Review by C. J. Scott:
MACROSS PLUS, a four-part OVA series from Manga Entertainment, is a very popular continuation of the classic Macross series (originally released in America as Robotech), but it stands alone as a complete narrative with very little trouble. None of the characters from the original series appear and it takes place about a generation later. Some knowledge of the original series may be helpful to fully understand the final episode, but it's not necessary.
Essentially, MACROSS PLUS is a magnificent and lavishly produced sci-fi epic centering around the development of a new starfighter, but the unusually deep characterizations of the protagonists raise it to a higher dramatic plane.
The key players are Isamu, a rebellious test pilot, his calculating rival Guld, and Myung, a young female music industry executive. These three were an inseparable trio in high school. Their friendship was irreparably shattered when one of the young men attempted to rape Myung. It is unclear until near the end of the series just which of them committed this assault, but it cannot be emphasized enough that this act is portrayed as devastating and tragic, not as sexy or exciting in any way. [i.e.- This act RUINS the lives of everyone involved (including the attacker), and could therefore be seen as presenting a valuable moral lesson.]
Eight years later, the protagonists are thrust together again, and the emotional rollercoaster begins. None of the three could be considered a role model. Guld is drug-addicted and often ruthless, Myung (perhaps understandably) is a hollow shell of a woman living only for her work, and Isamu is an inconsiderate, hedonistic, egotistical jerk. However, they all have some redeeming qualities, and the occasionally evident love they still retain for one another makes for intriguing drama.
Aside from the emotional turmoil, MACROSS PLUS also works as a top-notch action thriller. That's a rare combination in any medium, and it should be noted that MACROSS PLUS features some of the highest-quality animation ever seen.
Approach: Dramatic action that points out how important, and fragile, true friendship can be.
Harsh Language: Isamu tends to curse a fair amount. In addition, if one listens VERY carefully during a song from the Sharon Apple concert, a graphic description of a sexual act can be heard, but it's not really noticeable unless you know it's there. (It is VERY noticeable on the soundtrack album-- that's how I discovered it.)
Violence: There are several dogfight sequences, and blood is shown in some of these. A minor character is killed with an on-screen gunshot to the head. Someone attempts to strangle Myung, and Guld and Isamu get into a fistfight.
Sex: Sexual relations between characters are implied, but never shown (Note: I have been told the "Movie" version of MACROSS PLUS is more graphic.). What nudity there is in the series involves Sharon Apple, the computer-generated pop star who projects a nude holographic image of "herself" on a couple of occasions. Sharon is always portrayed as being very seductive.

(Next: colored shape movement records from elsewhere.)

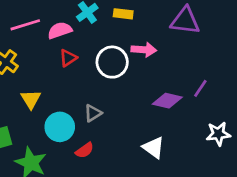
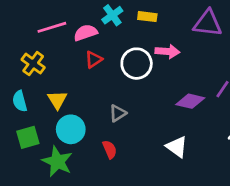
cyan circle: (60, 127) -> (71, 129), moved
red semicircle: (85, 150) -> (110, 149), turned -78

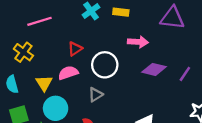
pink semicircle: (86, 33) -> (68, 73), moved
white circle: (137, 64) -> (105, 65), moved
purple diamond: (190, 101) -> (154, 69), moved

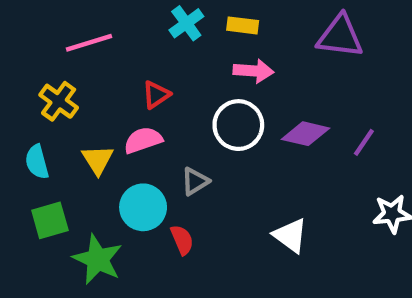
pink arrow: (138, 42) -> (253, 71), moved
white circle: (105, 65) -> (238, 125), moved
cyan circle: (56, 108) -> (143, 207), moved

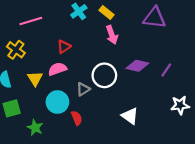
yellow rectangle: (243, 25) -> (106, 12), turned 32
pink arrow: (253, 71) -> (112, 35), turned 66
white circle: (238, 125) -> (104, 75), moved
green star: (98, 259) -> (35, 128), size x0.7

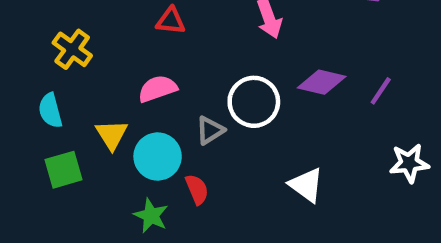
red triangle: (64, 47) -> (171, 21), moved, turned 40
yellow triangle: (35, 79) -> (112, 135), moved
green star: (35, 128) -> (151, 216), moved

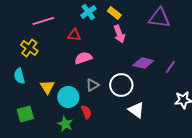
pink semicircle: (158, 89) -> (83, 58), moved
white circle: (254, 102) -> (121, 85), moved
green square: (63, 170) -> (25, 114), moved

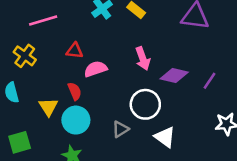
pink arrow: (119, 34) -> (143, 58), moved
red triangle: (74, 35) -> (75, 51), moved
gray triangle: (92, 85) -> (120, 129), moved
red semicircle: (86, 112) -> (75, 91), moved

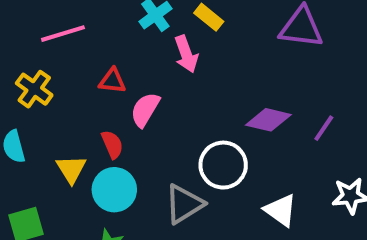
pink arrow: (143, 58) -> (186, 54), moved
pink semicircle: (96, 69) -> (145, 110), turned -40
gray triangle: (120, 129) -> (184, 204), size x1.5
white triangle: (165, 137) -> (281, 210), moved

Rape: As stated above, the attempted rape of Myung is presented as tragic rather than exciting. There is no nudity in this sequence, but Myung does cover her breasts with her arms after her blouse is violently torn away.
Drug Use: Guld stops an attack of uncontrollable trembling by downing a handful of pills.
Suicide: There are two suicides in the final episode, including one of the protagonists. One (the protagonist's) is more of a "self-sacrifice," while the other is just plain wierd.
Review by Bryan Pfaffenberger:
Absolutely superb anime -- not for younger kids, perhaps (and superficially) because of some rather coarse language and occasional nudity of the bare-breasted sort. It's rather that the film plays so intelligently with all the standard tropes of anime -- the mecha, the space battles, the hot-shot pilots, the technology -- and ironizes them in a way that is stunningly and brilliantly intelligent; it's the 15-and-up crowd, minimally, that would start to grasp the deeply sardonic character of this film.
The hot-shot piloting aside, the film turns out to probe deeply into the pain that human virtuosos experience as they find themselves beset by artificially intelligent rivals -- some on the battlefield, and others in musical performance. Woven throughout the film is the power of the past, manifesting in the memories of the characters who had known each other in what must have been painful previous romances. You are shown a world of astonishing technology, but the film betrays a deep underlying ambivalence about this technology -- you can scarcely drive down the highways without being beset by advertising, and the colonized world (ironically called Eden) seems very much in danger of being paved over. And the music! I don't think I've heard a more impressive sound track. The composer draws equally from south Indian classical music and Debussey, weaving them into tunes that seem to speak from the characters' hearts.